Overview
What this tool does
A CSS gradient is a smooth transition between two or more colors used as a background. This generator covers all three CSS gradient types (linear, radial, conic), supports up to five color stops, and gives you both the raw CSS and a Tailwind arbitrary-value class you can drop straight into your markup. The preview tile updates as you adjust angle, colors, and stop positions. Useful for hero sections, button accents, brand backgrounds, and any time you want more visual interest than a flat color. 100% client-side, no signup.
How to
Use it in 3 steps
- Pick a gradient type: Linear (the most common, runs in a straight line), Radial (radiates from a center point), or Conic (sweeps around like a clock hand).
- For linear and conic gradients, drag the angle slider to set direction.
- Adjust each color stop with the color picker; drag its slider to change its position from 0% to 100%.
- Click 'Add stop' for up to 5 colors total. Use 'Reverse' to flip the gradient direction in one click.
- Copy the CSS or Tailwind class at the bottom and paste it into your styles.
FAQ
Frequently asked questions
▶What's the difference between linear and conic gradients?
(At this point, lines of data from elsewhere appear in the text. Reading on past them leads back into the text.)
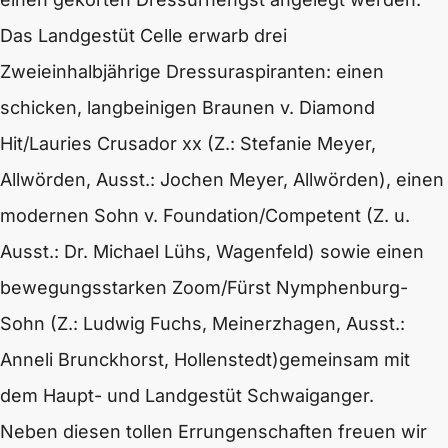
Das Landgestüt Celle erwarb drei
Zweieinhalbjährige Dressuraspiranten: einen
schicken, langbeinigen Braunen v. Diamond
Hit/Lauries Crusador xx (Z.: Stefanie Meyer,
Allwörden, Ausst.: Jochen Meyer, Allwörden), einen
modernen Sohn v. Foundation/Competent (Z. u.
Ausst.: Dr. Michael Lühs, Wagenfeld) sowie einen
bewegungsstarken Zoom/Fürst Nymphenburg-
Sohn (Z.: Ludwig Fuchs, Meinerzhagen, Ausst.:
Anneli Brunckhorst, Hollenstedt)gemeinsam mit
dem Haupt- und Landgestüt Schwaiganger.
Neben diesen tollen Errungenschaften freuen wir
Linear runs along a straight line at a given angle (0° = bottom-to-top, 90° = left-to-right, 180° = top-to-bottom, 270° = right-to-left). Conic sweeps in a circle from a center point, like a clock hand rotating; useful for color-wheel effects or pie-chart visuals.
▶Why doesn't the radial gradient have an angle?
Radial gradients emit from a center point in all directions, so angle isn't applicable. You can change the shape and position with extra parameters (circle vs ellipse, center vs corner) but this tool keeps it to the most common case (centered circle).
▶What's the Tailwind arbitrary value syntax?
Tailwind v3+ supports `bg-[image:linear-gradient(...)]` for any CSS value as a utility class. The underscore replaces spaces inside the brackets. This is the closest equivalent to copying raw CSS into a className.
▶Why are stops limited to 5?
Practical UX: more than 5 stops becomes hard to manage with sliders. CSS supports arbitrary stop counts; if you need more, edit the output by hand after copying.
▶Is anything sent to a server?
No. The gradient is generated as a CSS string in your browser and the preview is rendered by your browser's CSS engine. Nothing leaves your device.